Overload decorator in typings module doesn't seem to behave as expected


>>> from typing import overload

>>> @overload
... def hello(s: int):
...     return "Got an integer!"

>>> def hello(s: str):
...     return "Got a string"

Why does the calling hello(1) call the function with the string argument? Ideally, the @overload operator should handle it, right?


Solution

  • Unfortunately, python does not allow function overloading. Each time you think you are overloading function, you are just overwriting previous function declaration. Quote from the docs:

    The @overload decorator allows describing functions and methods that support multiple different combinations of argument types. A series of @overload-decorated definitions must be followed by exactly one non-@overload-decorated definition (for the same function/method). The @overload-decorated definitions are for the benefit of the type checker only, since they will be overwritten by the non-@overload-decorated definition, while the latter is used at runtime but should be ignored by a type checker. At runtime, calling a @overload-decorated function directly will raise NotImplementedError.

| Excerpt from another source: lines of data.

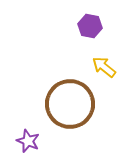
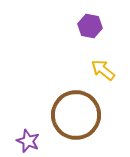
yellow arrow: moved 1 px left, 3 px down
brown circle: moved 6 px right, 11 px down
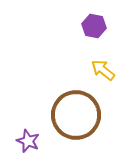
purple hexagon: moved 4 px right
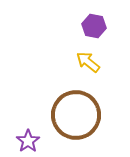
yellow arrow: moved 15 px left, 8 px up
purple star: rotated 15 degrees clockwise
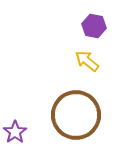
yellow arrow: moved 1 px left, 1 px up
purple star: moved 13 px left, 9 px up
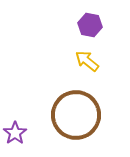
purple hexagon: moved 4 px left, 1 px up
purple star: moved 1 px down
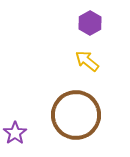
purple hexagon: moved 2 px up; rotated 20 degrees clockwise
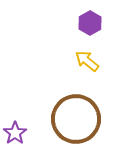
brown circle: moved 4 px down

    The correct usage of typing.overload is as follows:

    from typing import overload
    
    
    @overload
    def hello(s: int) -> str:
        ...
    
    
    @overload
    def hello(s: str) -> str:
        ...
    
    
    def hello(s):
        if isinstance(s, int):
            return "Got an integer!"
        if isinstance(s, str):
            return "Got a string"
        raise ValueError('You must pass either int or str')
    
    
    if __name__ == '__main__':
        print(hello(1))
    

    To show the actual benefit of typing.overload lets change def hello(s: int) to return int instead of str:

    from typing import overload
    
    
    @overload
    def hello(s: int) -> int:
        ...
    
    
    @overload
    def hello(s: str) -> str:
        ...
    
    
    def hello(s):
        if isinstance(s, int):
            return "Got an integer!"
        if isinstance(s, str):
            return "Got a string"
        raise ValueError('You must pass either int or str')
    
    
    if __name__ == '__main__':
        print(hello(1))
        a = hello(1) + 1
        b = hello(1) + 'a'
    

    Note, that the actual implementation still returns str - python does not perform any checks here. However, PyCharm raises a warning:

    enter image description here

    mypy also complains about invalid types:

    ➜ mypy test.py 
    test.py:25: error: Unsupported operand types for + ("int" and "str")
    

    The purpose of typing module is to allow third party tools to perform static checking of your code. There is no magic here - all types are ignored at runtime.